Lawmakers will debate 11 testing-related bills this year. These moms came out in support of two of them.

Both do several things. But the end result is taking power away from state and federal governments and giving it to local school districts.

“Colorado legislators need to listen, they need to listen now,” mom Anita Stapleton said.

They know their passion at the State Capitol could mean changes in their kids’ classrooms.

“What’s happening to this country? I came to a free country,” said mom and former Chinese citizen, Lily Tang Wiliiams at a press conference inside the Capitol’s West Foyer.

“If our public servants will not stand, then we the parents and taxpayers will,” said mom Bethany Drosendahl.

These moms said educational testing is testing their patience.

“We don’t trust them. We don’t see the data. We don’t see what they’ve collected. And we don’t get reports back until the following year when it’s not helping the child or a teacher,” mom Cheri Kiesecker said.

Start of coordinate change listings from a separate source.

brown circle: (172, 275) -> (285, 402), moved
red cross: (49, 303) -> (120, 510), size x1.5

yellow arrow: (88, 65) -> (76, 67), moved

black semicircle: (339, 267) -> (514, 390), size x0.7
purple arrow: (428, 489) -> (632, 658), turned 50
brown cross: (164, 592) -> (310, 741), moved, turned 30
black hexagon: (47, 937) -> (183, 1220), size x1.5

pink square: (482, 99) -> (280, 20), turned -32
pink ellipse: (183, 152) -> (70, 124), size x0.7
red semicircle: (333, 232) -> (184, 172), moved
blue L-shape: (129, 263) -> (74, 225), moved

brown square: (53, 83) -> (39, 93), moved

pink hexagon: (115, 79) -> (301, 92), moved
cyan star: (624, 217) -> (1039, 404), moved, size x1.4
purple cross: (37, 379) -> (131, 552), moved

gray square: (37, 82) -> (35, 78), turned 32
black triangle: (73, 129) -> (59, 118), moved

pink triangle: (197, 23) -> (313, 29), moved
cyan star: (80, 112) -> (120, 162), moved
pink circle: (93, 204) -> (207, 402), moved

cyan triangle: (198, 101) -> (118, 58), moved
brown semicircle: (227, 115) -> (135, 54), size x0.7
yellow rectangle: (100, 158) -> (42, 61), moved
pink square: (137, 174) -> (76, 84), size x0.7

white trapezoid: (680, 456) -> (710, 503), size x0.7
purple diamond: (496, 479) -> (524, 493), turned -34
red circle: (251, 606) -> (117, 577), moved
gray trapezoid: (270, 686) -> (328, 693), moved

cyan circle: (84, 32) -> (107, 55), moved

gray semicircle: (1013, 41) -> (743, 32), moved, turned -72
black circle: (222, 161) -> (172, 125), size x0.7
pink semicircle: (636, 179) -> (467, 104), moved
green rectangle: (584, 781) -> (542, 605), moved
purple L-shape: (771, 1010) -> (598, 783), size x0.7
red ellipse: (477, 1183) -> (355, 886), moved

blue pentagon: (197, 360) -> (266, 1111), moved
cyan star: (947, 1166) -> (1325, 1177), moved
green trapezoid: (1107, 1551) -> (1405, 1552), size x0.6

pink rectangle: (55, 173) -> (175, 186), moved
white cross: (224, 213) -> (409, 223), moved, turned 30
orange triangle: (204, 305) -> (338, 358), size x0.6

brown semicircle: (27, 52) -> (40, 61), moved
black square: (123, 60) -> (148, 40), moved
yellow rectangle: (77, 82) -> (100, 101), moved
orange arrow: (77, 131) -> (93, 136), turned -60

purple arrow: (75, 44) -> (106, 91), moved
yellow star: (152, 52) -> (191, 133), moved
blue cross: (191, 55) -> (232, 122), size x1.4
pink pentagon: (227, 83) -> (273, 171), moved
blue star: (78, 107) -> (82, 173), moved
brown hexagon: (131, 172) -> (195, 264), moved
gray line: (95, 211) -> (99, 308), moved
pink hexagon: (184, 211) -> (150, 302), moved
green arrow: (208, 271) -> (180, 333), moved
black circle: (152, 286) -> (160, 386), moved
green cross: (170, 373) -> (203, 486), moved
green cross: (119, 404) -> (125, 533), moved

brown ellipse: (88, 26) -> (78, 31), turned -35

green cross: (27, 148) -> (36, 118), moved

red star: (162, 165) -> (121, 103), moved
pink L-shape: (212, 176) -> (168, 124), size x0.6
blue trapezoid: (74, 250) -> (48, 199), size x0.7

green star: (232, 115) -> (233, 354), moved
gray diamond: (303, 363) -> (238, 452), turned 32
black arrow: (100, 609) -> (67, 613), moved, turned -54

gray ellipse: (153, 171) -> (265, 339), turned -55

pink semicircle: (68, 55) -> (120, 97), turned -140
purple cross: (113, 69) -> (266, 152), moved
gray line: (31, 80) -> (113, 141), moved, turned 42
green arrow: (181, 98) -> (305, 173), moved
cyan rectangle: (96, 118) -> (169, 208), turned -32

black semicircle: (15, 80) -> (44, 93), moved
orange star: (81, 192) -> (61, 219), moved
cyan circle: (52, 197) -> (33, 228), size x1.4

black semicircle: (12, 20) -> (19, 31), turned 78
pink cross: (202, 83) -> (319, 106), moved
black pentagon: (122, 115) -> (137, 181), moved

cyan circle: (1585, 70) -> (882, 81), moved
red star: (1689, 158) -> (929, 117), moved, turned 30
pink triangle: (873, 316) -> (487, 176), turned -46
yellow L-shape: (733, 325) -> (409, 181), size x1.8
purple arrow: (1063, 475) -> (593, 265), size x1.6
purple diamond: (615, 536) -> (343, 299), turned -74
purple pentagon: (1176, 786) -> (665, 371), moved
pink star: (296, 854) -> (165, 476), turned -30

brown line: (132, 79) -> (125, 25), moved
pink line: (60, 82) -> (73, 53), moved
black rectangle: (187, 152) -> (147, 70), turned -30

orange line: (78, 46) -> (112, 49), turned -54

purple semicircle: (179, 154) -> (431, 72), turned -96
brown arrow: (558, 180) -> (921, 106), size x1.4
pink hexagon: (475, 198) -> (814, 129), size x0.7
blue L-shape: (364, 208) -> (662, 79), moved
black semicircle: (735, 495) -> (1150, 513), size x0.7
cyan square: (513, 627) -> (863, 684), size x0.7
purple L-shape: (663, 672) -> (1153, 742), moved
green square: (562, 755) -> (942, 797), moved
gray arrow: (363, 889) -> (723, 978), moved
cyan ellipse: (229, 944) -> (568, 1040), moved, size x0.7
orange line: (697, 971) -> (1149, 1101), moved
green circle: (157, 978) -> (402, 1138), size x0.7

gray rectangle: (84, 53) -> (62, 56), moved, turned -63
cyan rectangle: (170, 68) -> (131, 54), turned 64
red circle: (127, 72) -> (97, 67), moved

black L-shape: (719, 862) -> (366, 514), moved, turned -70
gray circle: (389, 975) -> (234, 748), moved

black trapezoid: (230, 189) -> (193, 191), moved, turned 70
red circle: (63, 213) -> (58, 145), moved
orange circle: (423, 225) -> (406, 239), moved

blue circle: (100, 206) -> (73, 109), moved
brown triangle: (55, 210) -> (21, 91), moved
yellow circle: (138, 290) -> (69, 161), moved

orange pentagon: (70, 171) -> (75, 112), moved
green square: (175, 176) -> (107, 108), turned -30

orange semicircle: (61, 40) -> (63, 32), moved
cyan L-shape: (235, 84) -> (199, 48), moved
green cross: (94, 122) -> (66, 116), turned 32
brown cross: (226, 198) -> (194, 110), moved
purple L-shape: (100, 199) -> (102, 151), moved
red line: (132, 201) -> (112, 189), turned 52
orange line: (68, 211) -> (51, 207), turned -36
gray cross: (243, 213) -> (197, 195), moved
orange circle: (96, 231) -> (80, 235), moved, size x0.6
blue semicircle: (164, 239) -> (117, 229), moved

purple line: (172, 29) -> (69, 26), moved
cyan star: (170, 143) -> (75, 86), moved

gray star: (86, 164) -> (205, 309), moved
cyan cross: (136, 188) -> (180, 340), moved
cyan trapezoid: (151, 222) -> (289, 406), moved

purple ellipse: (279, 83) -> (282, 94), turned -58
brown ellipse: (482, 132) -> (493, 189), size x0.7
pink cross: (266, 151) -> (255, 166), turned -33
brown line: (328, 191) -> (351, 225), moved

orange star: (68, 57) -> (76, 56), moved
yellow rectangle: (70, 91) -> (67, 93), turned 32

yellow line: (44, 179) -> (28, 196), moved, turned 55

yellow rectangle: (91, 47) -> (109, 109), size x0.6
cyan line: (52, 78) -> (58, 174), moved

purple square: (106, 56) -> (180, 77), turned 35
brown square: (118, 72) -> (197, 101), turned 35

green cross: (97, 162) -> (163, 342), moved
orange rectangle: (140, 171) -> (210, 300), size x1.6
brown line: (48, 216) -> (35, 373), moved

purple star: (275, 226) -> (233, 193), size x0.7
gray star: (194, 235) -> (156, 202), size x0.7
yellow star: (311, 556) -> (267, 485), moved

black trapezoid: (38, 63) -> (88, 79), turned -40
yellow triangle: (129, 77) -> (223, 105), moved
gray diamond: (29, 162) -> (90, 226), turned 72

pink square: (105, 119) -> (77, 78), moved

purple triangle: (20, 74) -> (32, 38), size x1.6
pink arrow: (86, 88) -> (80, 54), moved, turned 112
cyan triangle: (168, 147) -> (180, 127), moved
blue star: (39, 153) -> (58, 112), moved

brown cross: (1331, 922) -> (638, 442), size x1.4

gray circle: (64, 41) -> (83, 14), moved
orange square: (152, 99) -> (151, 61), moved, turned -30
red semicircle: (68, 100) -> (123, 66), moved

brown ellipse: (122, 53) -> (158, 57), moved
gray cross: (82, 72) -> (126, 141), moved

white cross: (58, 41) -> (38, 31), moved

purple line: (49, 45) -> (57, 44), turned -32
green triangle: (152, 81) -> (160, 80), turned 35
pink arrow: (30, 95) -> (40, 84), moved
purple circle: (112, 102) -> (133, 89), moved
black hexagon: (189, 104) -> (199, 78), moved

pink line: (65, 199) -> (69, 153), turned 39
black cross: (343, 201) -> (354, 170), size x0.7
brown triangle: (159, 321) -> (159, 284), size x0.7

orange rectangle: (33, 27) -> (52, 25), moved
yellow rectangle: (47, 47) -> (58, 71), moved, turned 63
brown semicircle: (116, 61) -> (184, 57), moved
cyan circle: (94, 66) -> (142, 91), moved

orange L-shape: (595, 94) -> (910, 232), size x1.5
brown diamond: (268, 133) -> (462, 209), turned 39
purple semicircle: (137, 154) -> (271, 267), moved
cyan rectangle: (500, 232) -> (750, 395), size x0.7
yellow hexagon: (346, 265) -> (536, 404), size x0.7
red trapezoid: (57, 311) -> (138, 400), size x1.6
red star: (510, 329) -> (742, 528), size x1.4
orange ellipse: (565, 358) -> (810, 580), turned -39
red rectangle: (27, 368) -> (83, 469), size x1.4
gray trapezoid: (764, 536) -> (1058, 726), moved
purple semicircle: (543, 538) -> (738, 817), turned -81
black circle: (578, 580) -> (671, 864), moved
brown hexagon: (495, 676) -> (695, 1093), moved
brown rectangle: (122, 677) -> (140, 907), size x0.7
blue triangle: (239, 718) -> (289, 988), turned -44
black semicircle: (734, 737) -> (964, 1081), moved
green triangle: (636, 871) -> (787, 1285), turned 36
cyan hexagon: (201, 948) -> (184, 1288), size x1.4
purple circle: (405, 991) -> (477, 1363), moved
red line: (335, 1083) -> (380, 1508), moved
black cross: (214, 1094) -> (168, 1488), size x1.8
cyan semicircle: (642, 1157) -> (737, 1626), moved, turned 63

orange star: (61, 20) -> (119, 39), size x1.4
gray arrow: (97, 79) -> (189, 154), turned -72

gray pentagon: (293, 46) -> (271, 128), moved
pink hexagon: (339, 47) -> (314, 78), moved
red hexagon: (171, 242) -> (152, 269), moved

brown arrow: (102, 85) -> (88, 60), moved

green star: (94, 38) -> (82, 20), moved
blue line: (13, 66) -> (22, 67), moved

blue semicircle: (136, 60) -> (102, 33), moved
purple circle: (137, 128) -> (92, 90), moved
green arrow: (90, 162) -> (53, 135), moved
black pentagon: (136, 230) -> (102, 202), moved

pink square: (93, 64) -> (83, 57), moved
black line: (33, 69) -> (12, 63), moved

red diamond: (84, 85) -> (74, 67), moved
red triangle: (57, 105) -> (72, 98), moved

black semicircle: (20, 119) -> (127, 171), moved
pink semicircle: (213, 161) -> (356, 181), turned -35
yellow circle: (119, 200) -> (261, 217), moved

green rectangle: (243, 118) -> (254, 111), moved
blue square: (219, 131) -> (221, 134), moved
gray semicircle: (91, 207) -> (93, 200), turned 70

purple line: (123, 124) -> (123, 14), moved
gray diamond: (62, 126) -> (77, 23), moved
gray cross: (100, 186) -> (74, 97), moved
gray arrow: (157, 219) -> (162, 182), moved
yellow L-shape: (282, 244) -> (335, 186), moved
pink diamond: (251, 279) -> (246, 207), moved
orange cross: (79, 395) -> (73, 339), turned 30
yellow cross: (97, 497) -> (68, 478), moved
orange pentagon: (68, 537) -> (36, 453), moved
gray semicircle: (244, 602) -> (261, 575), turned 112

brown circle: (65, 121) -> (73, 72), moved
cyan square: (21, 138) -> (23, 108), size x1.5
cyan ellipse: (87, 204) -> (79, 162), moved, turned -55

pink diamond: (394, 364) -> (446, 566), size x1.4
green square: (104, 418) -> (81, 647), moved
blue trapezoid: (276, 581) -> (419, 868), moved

Senate Bill 257 reduces testing, puts on hold a law that ties teacher evaluations to student test scores, and allows school districts to pilot alternative test systems.

“It’s time to set our own standards that parents, educators, and experts can get behind and is supported by research,” said mom Gillian Moster.

Senate Bill 233, among other things, reduces testing to a federal minimum of 21 tests.

Right now, students take nearly 30.

“We spend hundreds of millions of dollars to compare children and institute competition …We want our millions of dollars to go to our children, to their classrooms. We want lower class sizes, broader curriculum, and intervention and prevention services,” said mom Lynn Roberts.

But now, they want lawmakers to listen to them.

They meet face to face, knowing this is the biggest test they’ve faced yet in support of their children.

“We are all just moms, we are all shaking in our boots, but these are our children,” says Moster.

It’s a test, they say, they can’t afford to fail.

Lawmakers were expected to debate the bills for hours.

When these bills were heard in the House, lawmakers listened and debated the issue for about six hours.